Вообще же их приняли гораздо лучше, чем я думал. Рецензенты хвалили меня или бранили тем тоном, по которому автор узнает, что в цель он попал. Расходились они в невероятном (для меня) количестве, и спрос не спадал.

Конечно, это далеко не всегда значит именно то, чего бы автор хотел. Если бы вы судили о приверженности к Библии по ее спросу, вы бы ошиблись. Примерно то же, в крохотном масштабе, случилось с «Баламутом». Такую книгу дарят крестникам, и я заметил даже, сдерживая улыбку, что она уплывает в комнаты для гостей, чтобы жить там тихо и мирно рядом с «Жизнью пчел». Иногда ее покупают в еще более низменных целях. Одна моя знакомая увидела, что молоденькая практикантка, которая дала ей грелку в больнице, читает «Баламута», и выяснила почему.
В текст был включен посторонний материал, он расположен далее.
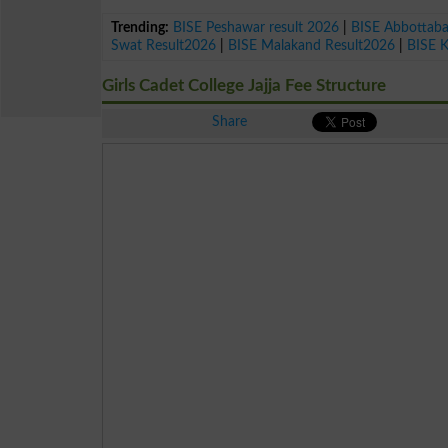
Trending:
BISE Peshawar result 2026
|
BISE Abbottab
Swat Result2026
|
BISE Malakand Result2026
|
BISE 
Girls Cadet College Jajja Fee Structure
Share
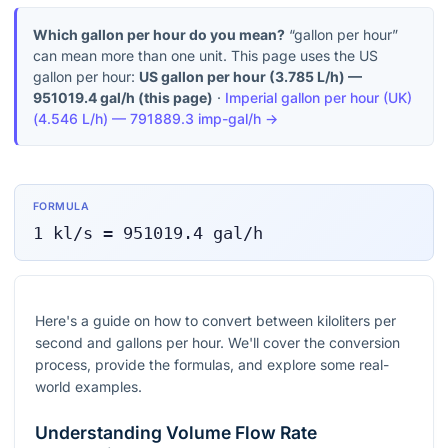
Which gallon per hour do you mean?
“gallon per hour”
can mean more than one unit. This page uses the US
gallon per hour:
US gallon per hour
(
3.785 L/h
) —
951019.4
gal/h
(this page)
·
Imperial gallon per hour (UK)
(
4.546 L/h
) —
791889.3
imp-gal/h
→
FORMULA
1
kl/s
=
951019.4
gal/h
Here's a guide on how to convert between kiloliters per
second and gallons per hour. We'll cover the conversion
process, provide the formulas, and explore some real-
world examples.
Understanding Volume Flow Rate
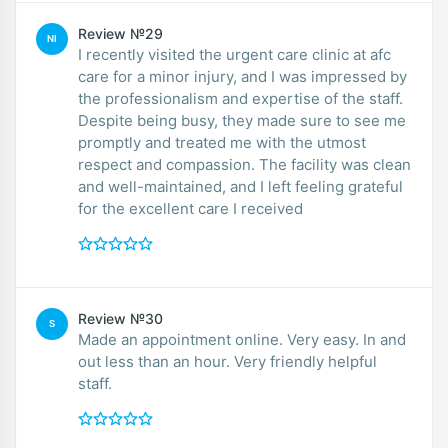
Review №29
NI
I recently visited the urgent care clinic at afc
care for a minor injury, and I was impressed by
the professionalism and expertise of the staff.
Despite being busy, they made sure to see me
promptly and treated me with the utmost
respect and compassion. The facility was clean
and well-maintained, and I left feeling grateful
for the excellent care I received
Review №30
S
Made an appointment online. Very easy. In and
out less than an hour. Very friendly helpful
staff.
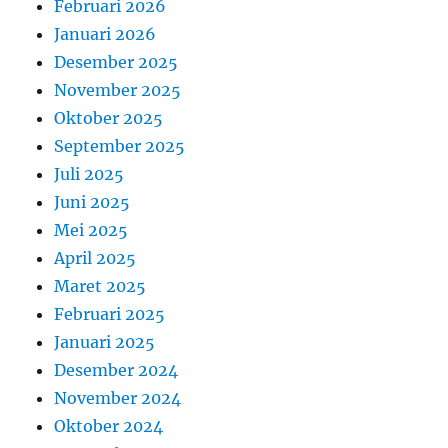
Februari 2026
Januari 2026
Desember 2025
November 2025
Oktober 2025
September 2025
Juli 2025
Juni 2025
Mei 2025
April 2025
Maret 2025
Februari 2025
Januari 2025
Desember 2024
November 2024
Oktober 2024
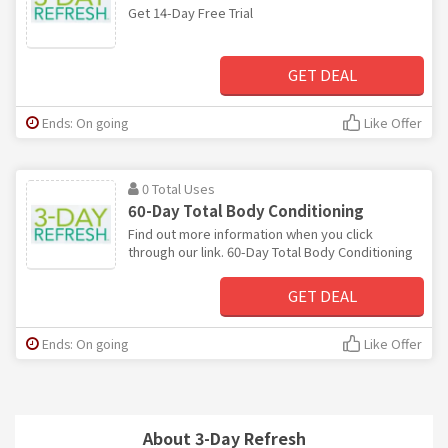
Get 14-Day Free Trial
GET DEAL
Ends: On going
Like Offer
0 Total Uses
60-Day Total Body Conditioning
Find out more information when you click
through our link. 60-Day Total Body Conditioning
GET DEAL
Ends: On going
Like Offer
About 3-Day Refresh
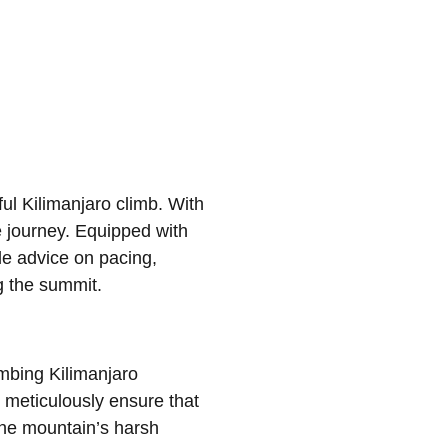
l Kilimanjaro climb. With
e journey. Equipped with
le advice on pacing,
g the summit.
imbing Kilimanjaro
 meticulously ensure that
the mountain’s harsh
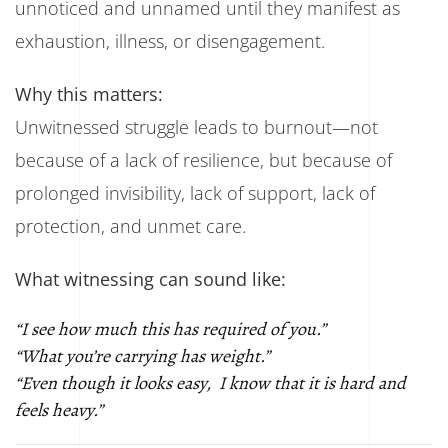
unnoticed and unnamed until they manifest as
exhaustion, illness, or disengagement.
Why this matters:
Unwitnessed struggle leads to burnout—not
because of a lack of resilience, but because of
prolonged invisibility, lack of support, lack of
protection, and unmet care.
What witnessing can sound like:
“I see how much this has required of you.”
“What you’re carrying has weight.”
“Even though it looks easy, I know that it is hard and
feels heavy.”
– Понимаете, – сказала девица, – нас предупредили, что на экзамене после медицинских вопросов могут спросить, чем мы интересуемся. Лучше всего назвать разные книги. Нам дали список, штук десять самых ходких, и велели прочитать хоть одну.

– И вы выбрали эту?

– Ну да. Она самая короткая.

Но и настоящих читателей было вполне достаточно, чтобы сейчас ответить на возможные вопросы. Самый обычный – действительно ли я «верю в дьявола».

Если дьяволом вы называете некую злую силу, самодовлеющую извечно, как Бог, я, безусловно, отвечу: «Нет, не верю». Кроме Бога, нет ничего и никого несотворенного. Никто не может достигнуть «совершенной плохости», противоположной совершенной благости Божией; ведь когда мы отнимем все хорошее – разум, память, волю, силу, само бытие, – просто ничего не останется.

Правильно было бы спросить, верю ли я в бесов. Верю. Иначе говоря, я верю в ангелов и верю, что некоторые из них, злоупотребив свободной волей, стали врагами Богу, а там и людям. Вот их мы и зовем бесами. Природа у них точно та же, что у хороших ангелов, только она испорчена. «Бес» противоположен «ангелу» лишь в том смысле, в каком «плохой человек» противоположен «человеку хорошему». Сатана, их вождь и диктатор, противоположен не Богу, но архистратигу Михаилу.

Что же до веры в них, я не сказал бы, что «это мой символ веры». Скорее, это мое мнение.

Я верил бы в Бога, даже если бы оказалось, что никаких бесов нет. Пока же ничего такого не доказали и вряд ли докажут, я думаю, что они есть. Мне кажется, так легче понять и объяснить много разных вещей – это согласуется с явным смыслом Писания, и с Преданием, и мнением почти всех людей, почти во все времена; и не противоречит ничему, что доказали науки.

Казалось бы, незачем прибавлять, что вера в ангелов – плохих ли, хороших – не имеет ничего общего с верой в их привычные изображения. Казалось бы – но, увы, не кажется. Бесов рисуют с крыльями летучей мыши, ангелов – с крыльями птичьими не потому, что хоть кто-нибудь убежден, будто нравственное зло обращает перья в перепонку, а потому, что люди любят птиц больше, чем нетопырей. У ангелов – крылья, чтобы хоть как-то выразить легкость и скорость свободной духовной силы. Ангелы – почти как люди, ибо мы не знаем разумных существ, кроме человека. Существ, стоящих выше нас в иерархии бытия, надо изображать символически, если изображать их вообще. Тут уж не важно, бесплотны они или у них есть тела, которые мы не можем представить.

Дело не только в том, что изображения – символические, но и в том, что разумные люди всегда это знали. Греки не думали, что боги – точно такие, как прекрасные мужчины и женщины, которых ваяли скульпторы. Судя по их стихам, бог «является» смертным, уподобляясь на время человеку. Христианское богословие обычно объясняло так и «явления» ангелов. Псевдо-Дионисий говорил в V веке, что только невежды полагают, будто духи и впрямь подобны крылатым людям.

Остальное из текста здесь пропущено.